Besides the most obvious strategy of reducing air conditioning use in the house if you’re outside, there are ways to save energy outdoors, starting with outdoor lighting. If you have security lighting, there’s a good chance you can save a little energy. Some security lights can be 500 to 1,000 watts—that’s a lot of energy: the equivalent of 40 to 80 indoor LED bulbs. Adding timers, motion sensors and light sensors can reduce your bulb energy use.
Switching to LEDs is another great strategy. Solar lights also can light walkways, a water feature or your deck—without having to buy any electricity at all.

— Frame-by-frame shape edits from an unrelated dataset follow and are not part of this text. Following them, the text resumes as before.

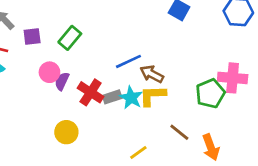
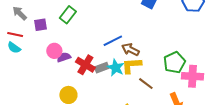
green rectangle: (70, 38) -> (68, 15), moved
pink cross: (233, 78) -> (192, 76), moved
purple semicircle: (62, 81) -> (64, 57), turned 48
brown line: (179, 132) -> (146, 84), moved

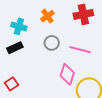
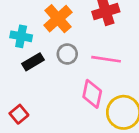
orange cross: (47, 16) -> (58, 19), size x1.5
black rectangle: (15, 48) -> (33, 62), moved

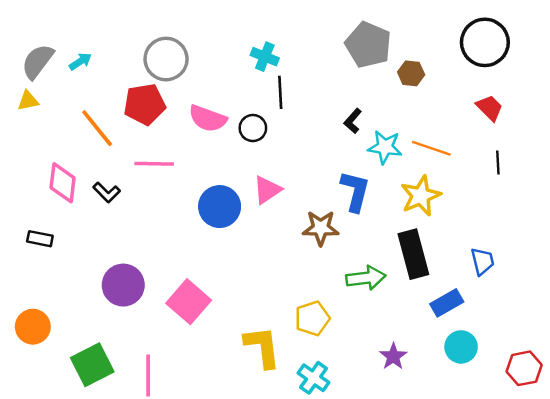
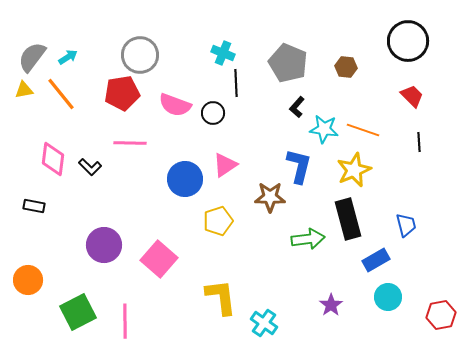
gray pentagon: (368, 45) -> (288, 63), moved
orange line: (97, 128) -> (61, 94), moved
yellow pentagon: (312, 318) -> (218, 221), moved

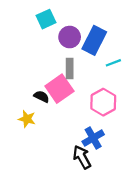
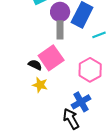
gray rectangle: (70, 68) -> (60, 30), moved
yellow star: (27, 119) -> (40, 85), moved

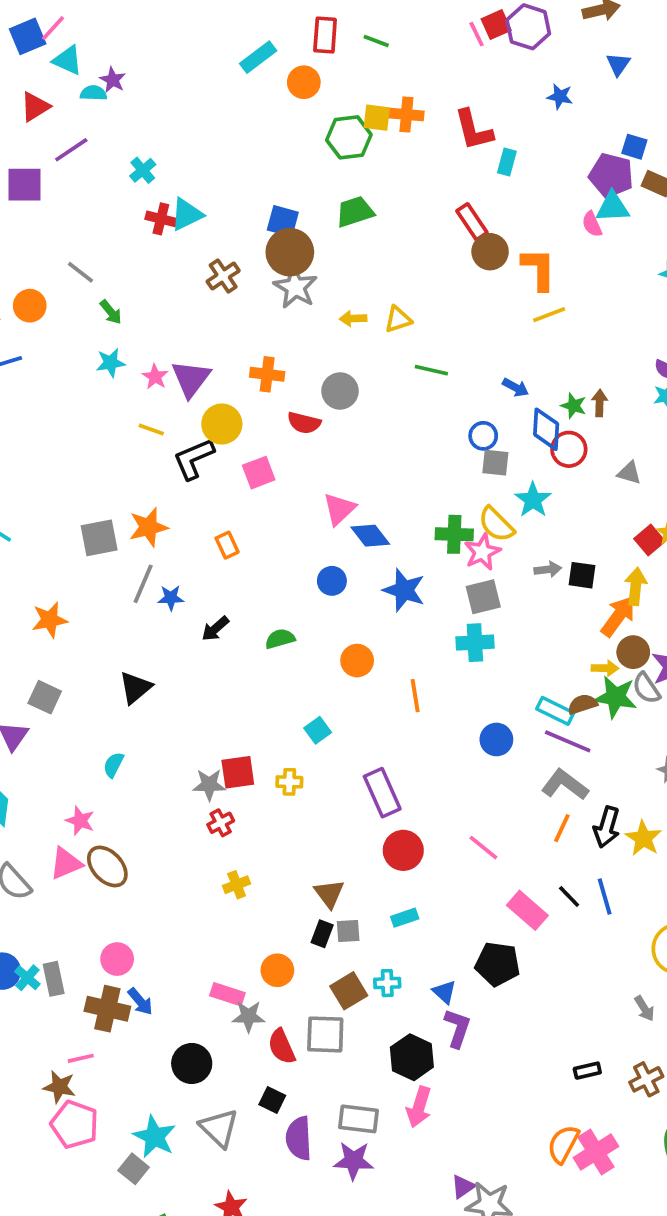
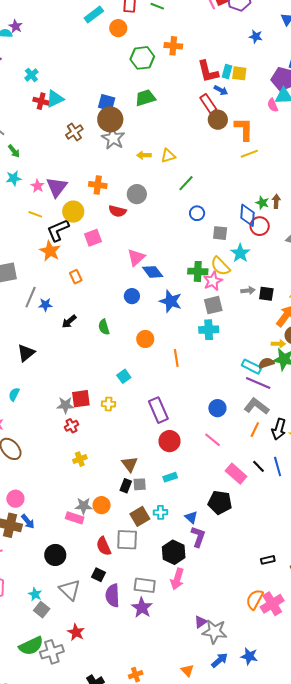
yellow square: (377, 118) -> (239, 73), moved
red L-shape: (474, 130) -> (208, 71), moved
green line: (431, 370) -> (186, 183), turned -60
blue arrow: (516, 388) -> (221, 90), moved
blue circle: (483, 436) -> (197, 213), moved
orange star: (148, 527) -> (50, 251), moved, turned -30
green semicircle: (280, 639) -> (104, 327), turned -91
blue circle: (496, 739) -> (217, 408), moved
gray star: (249, 1016) -> (84, 506), moved
cyan star: (154, 1137) -> (35, 594), size x0.6
purple star: (354, 1161) -> (142, 608), turned 30
gray square: (134, 1169) -> (42, 610), moved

Grilling outdoors is a great way to save energy, since you’re not using your oven. But you may want to consider the fuel you use. Natural gas is usually much less expensive than propane, and more convenient, since there are no tanks to refill. On the downside, installing gas lines to your patio or deck can be expensive if the lines aren’t already there.
Pump it up
Many of us have one or more pumps that service our yard or are on our property. Pumps can supply water for a swimming pool, the lawn and garden, or septic system or well. It’s easy to let maintenance slip, which cuts the pump’s efficiency and shortens its life.
Maintaining pumps involves cleaning the filters or checking oil and belts. If you have multiple pumps and need to hire a professional for assistance, try to do all the maintenance at once to reduce the overall cost. Consider replacing older model pumps with new, more energy efficient ones. While you’re at it, check for leaks in the water lines, which make your pumps work harder and longer.